> _GOAL OF THE EXERCISE_
The lines from the start of the records through the one containing "это характеризуется" are to be transcribed exactly, and nothing else.

Records excerpted from a collection:
= Beginning of Section =

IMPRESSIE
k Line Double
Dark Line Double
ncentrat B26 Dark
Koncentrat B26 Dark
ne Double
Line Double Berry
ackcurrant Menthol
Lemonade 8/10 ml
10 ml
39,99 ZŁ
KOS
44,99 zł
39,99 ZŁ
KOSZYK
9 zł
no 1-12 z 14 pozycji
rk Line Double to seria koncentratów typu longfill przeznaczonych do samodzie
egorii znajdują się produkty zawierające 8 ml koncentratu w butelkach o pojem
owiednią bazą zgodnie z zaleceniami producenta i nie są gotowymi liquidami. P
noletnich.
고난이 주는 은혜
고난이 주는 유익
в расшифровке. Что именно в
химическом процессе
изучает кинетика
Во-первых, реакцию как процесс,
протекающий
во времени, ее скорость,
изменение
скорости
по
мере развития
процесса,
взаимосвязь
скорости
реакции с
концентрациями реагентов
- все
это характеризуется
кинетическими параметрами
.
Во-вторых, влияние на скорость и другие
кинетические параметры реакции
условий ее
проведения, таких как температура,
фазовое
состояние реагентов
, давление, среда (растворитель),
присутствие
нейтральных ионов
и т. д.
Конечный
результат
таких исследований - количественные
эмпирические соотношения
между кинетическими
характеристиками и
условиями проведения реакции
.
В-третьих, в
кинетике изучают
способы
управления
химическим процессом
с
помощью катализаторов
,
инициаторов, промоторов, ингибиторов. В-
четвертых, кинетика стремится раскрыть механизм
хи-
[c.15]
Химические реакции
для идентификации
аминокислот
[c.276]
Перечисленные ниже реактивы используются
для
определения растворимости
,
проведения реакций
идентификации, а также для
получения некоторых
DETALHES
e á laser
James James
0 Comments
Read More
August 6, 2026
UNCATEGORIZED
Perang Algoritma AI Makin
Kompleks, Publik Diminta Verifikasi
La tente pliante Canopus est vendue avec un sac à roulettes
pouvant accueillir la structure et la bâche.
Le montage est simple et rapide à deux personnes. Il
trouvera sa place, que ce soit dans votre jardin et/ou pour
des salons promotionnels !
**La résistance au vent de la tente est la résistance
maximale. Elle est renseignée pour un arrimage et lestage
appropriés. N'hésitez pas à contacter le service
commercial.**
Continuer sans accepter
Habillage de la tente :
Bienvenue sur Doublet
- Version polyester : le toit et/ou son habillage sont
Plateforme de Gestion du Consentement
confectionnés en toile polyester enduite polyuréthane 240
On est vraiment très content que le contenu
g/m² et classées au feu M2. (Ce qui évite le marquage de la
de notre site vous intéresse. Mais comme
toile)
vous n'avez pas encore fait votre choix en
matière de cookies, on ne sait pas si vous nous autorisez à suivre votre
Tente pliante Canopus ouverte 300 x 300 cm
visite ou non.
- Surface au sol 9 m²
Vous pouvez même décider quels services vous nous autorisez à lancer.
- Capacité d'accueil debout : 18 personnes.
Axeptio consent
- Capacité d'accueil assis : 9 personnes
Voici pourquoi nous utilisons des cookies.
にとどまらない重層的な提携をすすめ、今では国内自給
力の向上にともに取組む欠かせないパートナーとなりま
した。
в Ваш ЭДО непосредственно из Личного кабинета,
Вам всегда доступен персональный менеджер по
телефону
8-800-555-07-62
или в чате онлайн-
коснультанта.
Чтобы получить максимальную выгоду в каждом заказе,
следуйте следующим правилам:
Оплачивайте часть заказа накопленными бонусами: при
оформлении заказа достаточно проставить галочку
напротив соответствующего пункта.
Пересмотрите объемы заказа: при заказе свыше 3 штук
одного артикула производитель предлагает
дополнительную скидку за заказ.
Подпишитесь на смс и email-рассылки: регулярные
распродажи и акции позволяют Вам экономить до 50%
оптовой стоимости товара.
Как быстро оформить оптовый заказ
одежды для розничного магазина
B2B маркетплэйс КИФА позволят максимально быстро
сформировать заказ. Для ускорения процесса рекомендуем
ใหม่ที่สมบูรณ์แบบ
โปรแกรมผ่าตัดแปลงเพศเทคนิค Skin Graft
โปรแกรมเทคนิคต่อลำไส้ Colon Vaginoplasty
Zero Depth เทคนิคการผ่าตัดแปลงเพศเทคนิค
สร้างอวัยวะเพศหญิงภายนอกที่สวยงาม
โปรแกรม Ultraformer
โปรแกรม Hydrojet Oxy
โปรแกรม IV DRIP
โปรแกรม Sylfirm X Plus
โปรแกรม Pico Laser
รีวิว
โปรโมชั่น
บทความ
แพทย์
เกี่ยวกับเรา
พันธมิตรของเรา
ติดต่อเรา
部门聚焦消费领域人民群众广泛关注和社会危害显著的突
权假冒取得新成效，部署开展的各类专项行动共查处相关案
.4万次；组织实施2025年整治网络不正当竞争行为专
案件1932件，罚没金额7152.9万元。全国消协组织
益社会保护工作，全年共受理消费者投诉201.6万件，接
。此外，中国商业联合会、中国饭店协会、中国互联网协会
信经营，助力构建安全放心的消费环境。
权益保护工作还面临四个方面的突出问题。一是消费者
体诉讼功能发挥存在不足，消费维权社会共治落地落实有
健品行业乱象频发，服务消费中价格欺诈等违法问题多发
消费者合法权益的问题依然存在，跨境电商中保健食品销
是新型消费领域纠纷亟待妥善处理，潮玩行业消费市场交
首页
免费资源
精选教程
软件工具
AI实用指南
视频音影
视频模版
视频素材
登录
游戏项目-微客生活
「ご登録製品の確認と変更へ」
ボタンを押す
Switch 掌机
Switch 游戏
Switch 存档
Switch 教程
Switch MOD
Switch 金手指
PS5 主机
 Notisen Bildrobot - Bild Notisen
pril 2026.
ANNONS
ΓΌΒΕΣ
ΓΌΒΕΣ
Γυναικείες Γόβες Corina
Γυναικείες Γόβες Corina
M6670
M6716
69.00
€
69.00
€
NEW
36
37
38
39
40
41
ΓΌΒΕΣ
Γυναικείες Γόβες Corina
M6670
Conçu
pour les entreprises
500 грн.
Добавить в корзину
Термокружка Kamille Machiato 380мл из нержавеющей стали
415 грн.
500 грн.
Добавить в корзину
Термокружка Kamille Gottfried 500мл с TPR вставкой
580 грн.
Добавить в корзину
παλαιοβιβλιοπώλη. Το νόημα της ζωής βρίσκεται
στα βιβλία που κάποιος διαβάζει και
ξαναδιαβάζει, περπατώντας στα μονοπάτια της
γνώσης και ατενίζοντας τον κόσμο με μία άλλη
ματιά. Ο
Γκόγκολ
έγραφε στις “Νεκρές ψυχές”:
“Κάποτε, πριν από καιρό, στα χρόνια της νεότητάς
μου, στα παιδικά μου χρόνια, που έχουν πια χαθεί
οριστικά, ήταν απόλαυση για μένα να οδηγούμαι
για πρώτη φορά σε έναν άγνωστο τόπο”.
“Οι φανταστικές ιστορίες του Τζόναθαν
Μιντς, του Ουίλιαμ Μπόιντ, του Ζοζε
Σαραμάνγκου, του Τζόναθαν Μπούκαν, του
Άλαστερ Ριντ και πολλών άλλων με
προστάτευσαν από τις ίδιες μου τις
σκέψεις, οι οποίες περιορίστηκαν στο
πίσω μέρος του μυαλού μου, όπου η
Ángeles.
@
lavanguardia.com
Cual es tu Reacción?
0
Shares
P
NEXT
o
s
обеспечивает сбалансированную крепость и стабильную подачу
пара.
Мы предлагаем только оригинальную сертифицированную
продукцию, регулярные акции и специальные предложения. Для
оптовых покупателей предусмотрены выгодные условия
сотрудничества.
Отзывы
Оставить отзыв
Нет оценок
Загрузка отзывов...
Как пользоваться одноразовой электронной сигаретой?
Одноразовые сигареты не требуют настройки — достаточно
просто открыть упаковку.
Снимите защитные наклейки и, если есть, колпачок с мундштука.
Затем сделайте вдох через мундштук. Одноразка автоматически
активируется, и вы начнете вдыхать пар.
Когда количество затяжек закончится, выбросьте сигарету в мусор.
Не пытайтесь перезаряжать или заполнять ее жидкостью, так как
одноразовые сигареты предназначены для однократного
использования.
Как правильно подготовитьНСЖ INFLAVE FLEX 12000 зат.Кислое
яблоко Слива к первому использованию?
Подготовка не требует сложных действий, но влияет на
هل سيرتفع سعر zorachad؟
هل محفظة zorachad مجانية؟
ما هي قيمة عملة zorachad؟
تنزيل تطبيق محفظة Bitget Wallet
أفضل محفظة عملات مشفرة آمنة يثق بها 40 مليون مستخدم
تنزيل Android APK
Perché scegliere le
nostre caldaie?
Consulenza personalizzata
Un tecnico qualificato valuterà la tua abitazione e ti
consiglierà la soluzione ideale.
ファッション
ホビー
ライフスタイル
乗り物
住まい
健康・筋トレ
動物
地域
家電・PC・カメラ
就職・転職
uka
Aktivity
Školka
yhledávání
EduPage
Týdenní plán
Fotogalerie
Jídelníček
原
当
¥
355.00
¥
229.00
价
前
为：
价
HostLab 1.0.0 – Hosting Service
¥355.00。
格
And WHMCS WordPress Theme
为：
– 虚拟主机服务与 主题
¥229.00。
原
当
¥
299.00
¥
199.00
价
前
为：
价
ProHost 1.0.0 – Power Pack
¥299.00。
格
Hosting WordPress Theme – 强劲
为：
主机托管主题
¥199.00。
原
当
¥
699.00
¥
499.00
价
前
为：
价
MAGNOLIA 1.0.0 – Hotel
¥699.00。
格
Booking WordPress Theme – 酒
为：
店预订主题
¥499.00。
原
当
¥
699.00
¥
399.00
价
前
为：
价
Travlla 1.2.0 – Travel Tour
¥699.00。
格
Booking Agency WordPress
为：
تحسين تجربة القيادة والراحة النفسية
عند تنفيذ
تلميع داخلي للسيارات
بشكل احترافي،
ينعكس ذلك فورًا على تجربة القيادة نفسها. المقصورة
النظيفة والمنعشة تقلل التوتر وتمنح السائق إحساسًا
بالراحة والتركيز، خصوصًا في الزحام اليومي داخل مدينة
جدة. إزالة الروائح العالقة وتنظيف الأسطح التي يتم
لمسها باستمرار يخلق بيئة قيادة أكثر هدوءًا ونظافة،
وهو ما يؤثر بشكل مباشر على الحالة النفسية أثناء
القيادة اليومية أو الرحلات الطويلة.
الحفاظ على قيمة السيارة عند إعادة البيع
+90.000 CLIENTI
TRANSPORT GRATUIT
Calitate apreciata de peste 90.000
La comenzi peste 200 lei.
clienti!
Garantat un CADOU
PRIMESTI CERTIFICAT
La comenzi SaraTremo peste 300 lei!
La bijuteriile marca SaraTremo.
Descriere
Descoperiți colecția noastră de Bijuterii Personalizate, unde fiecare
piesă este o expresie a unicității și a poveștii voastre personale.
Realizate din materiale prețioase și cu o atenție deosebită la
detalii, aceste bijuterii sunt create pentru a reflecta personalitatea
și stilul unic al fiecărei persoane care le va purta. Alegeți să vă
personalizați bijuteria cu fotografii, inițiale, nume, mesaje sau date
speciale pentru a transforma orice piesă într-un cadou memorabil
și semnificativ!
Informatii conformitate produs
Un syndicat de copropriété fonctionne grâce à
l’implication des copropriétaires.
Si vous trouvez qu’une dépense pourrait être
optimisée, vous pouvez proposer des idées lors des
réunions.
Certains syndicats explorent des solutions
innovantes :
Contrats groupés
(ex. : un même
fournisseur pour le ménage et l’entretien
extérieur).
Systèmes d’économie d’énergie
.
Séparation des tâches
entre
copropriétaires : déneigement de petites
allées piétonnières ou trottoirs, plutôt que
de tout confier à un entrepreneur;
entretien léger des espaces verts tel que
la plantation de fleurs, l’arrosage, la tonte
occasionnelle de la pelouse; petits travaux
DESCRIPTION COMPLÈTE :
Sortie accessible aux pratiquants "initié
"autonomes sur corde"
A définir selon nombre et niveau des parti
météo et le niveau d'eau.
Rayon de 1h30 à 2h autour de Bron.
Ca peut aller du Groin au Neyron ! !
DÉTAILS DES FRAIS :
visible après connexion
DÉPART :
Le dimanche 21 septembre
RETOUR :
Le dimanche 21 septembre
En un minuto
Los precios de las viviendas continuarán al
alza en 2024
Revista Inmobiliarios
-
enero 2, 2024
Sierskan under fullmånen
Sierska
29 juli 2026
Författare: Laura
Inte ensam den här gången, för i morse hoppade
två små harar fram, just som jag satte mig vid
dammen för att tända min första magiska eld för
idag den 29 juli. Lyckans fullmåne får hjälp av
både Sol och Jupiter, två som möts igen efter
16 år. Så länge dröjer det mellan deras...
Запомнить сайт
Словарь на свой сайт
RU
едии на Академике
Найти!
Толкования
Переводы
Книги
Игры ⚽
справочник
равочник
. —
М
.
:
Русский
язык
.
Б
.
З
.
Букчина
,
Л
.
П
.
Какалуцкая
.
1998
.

= End of Section =

> _RESPONSE BELOW_
IMPRESSIE
k Line Double
Dark Line Double
ncentrat B26 Dark
Koncentrat B26 Dark
ne Double
Line Double Berry
ackcurrant Menthol
Lemonade 8/10 ml
10 ml
39,99 ZŁ
KOS
44,99 zł
39,99 ZŁ
KOSZYK
9 zł
no 1-12 z 14 pozycji
rk Line Double to seria koncentratów typu longfill przeznaczonych do samodzie
egorii znajdują się produkty zawierające 8 ml koncentratu w butelkach o pojem
owiednią bazą zgodnie z zaleceniami producenta i nie są gotowymi liquidami. P
noletnich.
고난이 주는 은혜
고난이 주는 유익
в расшифровке. Что именно в
химическом процессе
изучает кинетика
Во-первых, реакцию как процесс,
протекающий
во времени, ее скорость,
изменение
скорости
по
мере развития
процесса,
взаимосвязь
скорости
реакции с
концентрациями реагентов
- все
это характеризуется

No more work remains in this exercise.